[Data extracted from a collection]
+ + + +

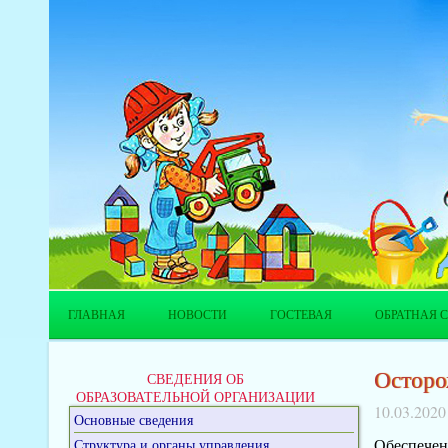
ГЛАВНАЯ
НОВОСТИ
ГОСТЕВАЯ
ОБРАТНАЯ С
Осторо
СВЕДЕНИЯ ОБ
ОБРАЗОВАТЕЛЬНОЙ ОРГАНИЗАЦИИ
10.03.2020
Основные сведения
Обеспечени
Структура и органы управления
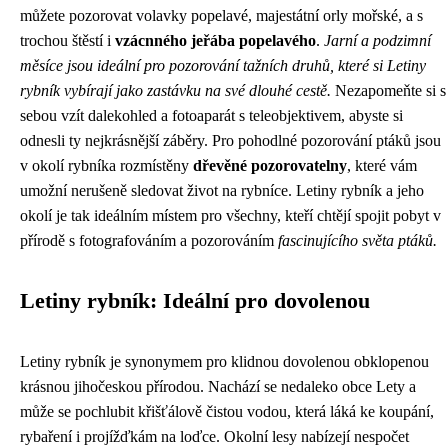
můžete pozorovat volavky popelavé, majestátní orly mořské, a s
trochou štěstí i
vzácnného jeřába popelavého
.
Jarní a podzimní
měsíce jsou ideální pro pozorování tažních druhů, které si Letiny
rybník vybírají jako zastávku na své dlouhé cestě.
Nezapomeňte si s
sebou vzít dalekohled a fotoaparát s teleobjektivem, abyste si
odnesli ty nejkrásnější záběry. Pro pohodlné pozorování ptáků jsou
v okolí rybníka rozmístěny
dřevěné pozorovatelny
, které vám
umožní nerušeně sledovat život na rybníce. Letiny rybník a jeho
okolí je tak ideálním místem pro všechny, kteří chtějí spojit pobyt v
přírodě s fotografováním a pozorováním
fascinujícího světa ptáků.
Letiny rybník: Ideální pro dovolenou
Letiny rybník je synonymem pro klidnou dovolenou obklopenou
krásnou jihočeskou přírodou. Nachází se nedaleko obce Lety a
může se pochlubit křišťálově čistou vodou, která láká ke koupání,
rybaření i projížďkám na loďce. Okolní lesy nabízejí nespočet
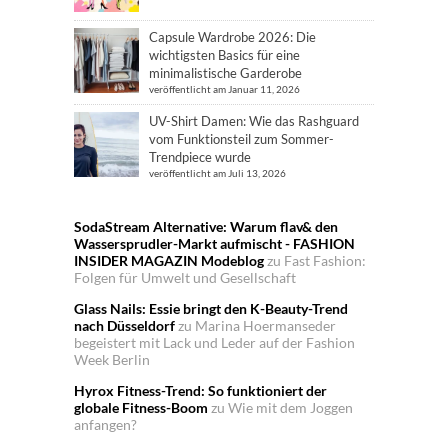
Capsule Wardrobe 2026: Die
wichtigsten Basics für eine
minimalistische Garderobe
veröffentlicht am Januar 11, 2026
UV-Shirt Damen: Wie das Rashguard
vom Funktionsteil zum Sommer-
Trendpiece wurde
veröffentlicht am Juli 13, 2026
SodaStream Alternative: Warum flav& den
Wassersprudler-Markt aufmischt - FASHION
INSIDER MAGAZIN Modeblog
zu
Fast Fashion:
Folgen für Umwelt und Gesellschaft
Glass Nails: Essie bringt den K-Beauty-Trend
nach Düsseldorf
zu
Marina Hoermanseder
begeistert mit Lack und Leder auf der Fashion
Week Berlin
Hyrox Fitness-Trend: So funktioniert der
globale Fitness-Boom
zu
Wie mit dem Joggen
anfangen?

+ + + +

Aim of the exercise
Please retype the records above exactly, leaving every image out.

Response area
ГЛАВНАЯ
НОВОСТИ
ГОСТЕВАЯ
ОБРАТНАЯ С
Осторо
СВЕДЕНИЯ ОБ
ОБРАЗОВАТЕЛЬНОЙ ОРГАНИЗАЦИИ
10.03.2020
Основные сведения
Обеспечени
Структура и органы управления
můžete pozorovat volavky popelavé, majestátní orly mořské, a s
trochou štěstí i
vzácnného jeřába popelavého
.
Jarní a podzimní
měsíce jsou ideální pro pozorování tažních druhů, které si Letiny
rybník vybírají jako zastávku na své dlouhé cestě.
Nezapomeňte si s
sebou vzít dalekohled a fotoaparát s teleobjektivem, abyste si
odnesli ty nejkrásnější záběry. Pro pohodlné pozorování ptáků jsou
v okolí rybníka rozmístěny
dřevěné pozorovatelny
, které vám
umožní nerušeně sledovat život na rybníce. Letiny rybník a jeho
okolí je tak ideálním místem pro všechny, kteří chtějí spojit pobyt v
přírodě s fotografováním a pozorováním
fascinujícího světa ptáků.
Letiny rybník: Ideální pro dovolenou
Letiny rybník je synonymem pro klidnou dovolenou obklopenou
krásnou jihočeskou přírodou. Nachází se nedaleko obce Lety a
může se pochlubit křišťálově čistou vodou, která láká ke koupání,
rybaření i projížďkám na loďce. Okolní lesy nabízejí nespočet
Capsule Wardrobe 2026: Die
wichtigsten Basics für eine
minimalistische Garderobe
veröffentlicht am Januar 11, 2026
UV-Shirt Damen: Wie das Rashguard
vom Funktionsteil zum Sommer-
Trendpiece wurde
veröffentlicht am Juli 13, 2026
SodaStream Alternative: Warum flav& den
Wassersprudler-Markt aufmischt - FASHION
INSIDER MAGAZIN Modeblog
zu
Fast Fashion:
Folgen für Umwelt und Gesellschaft
Glass Nails: Essie bringt den K-Beauty-Trend
nach Düsseldorf
zu
Marina Hoermanseder
begeistert mit Lack und Leder auf der Fashion
Week Berlin
Hyrox Fitness-Trend: So funktioniert der
globale Fitness-Boom
zu
Wie mit dem Joggen
anfangen?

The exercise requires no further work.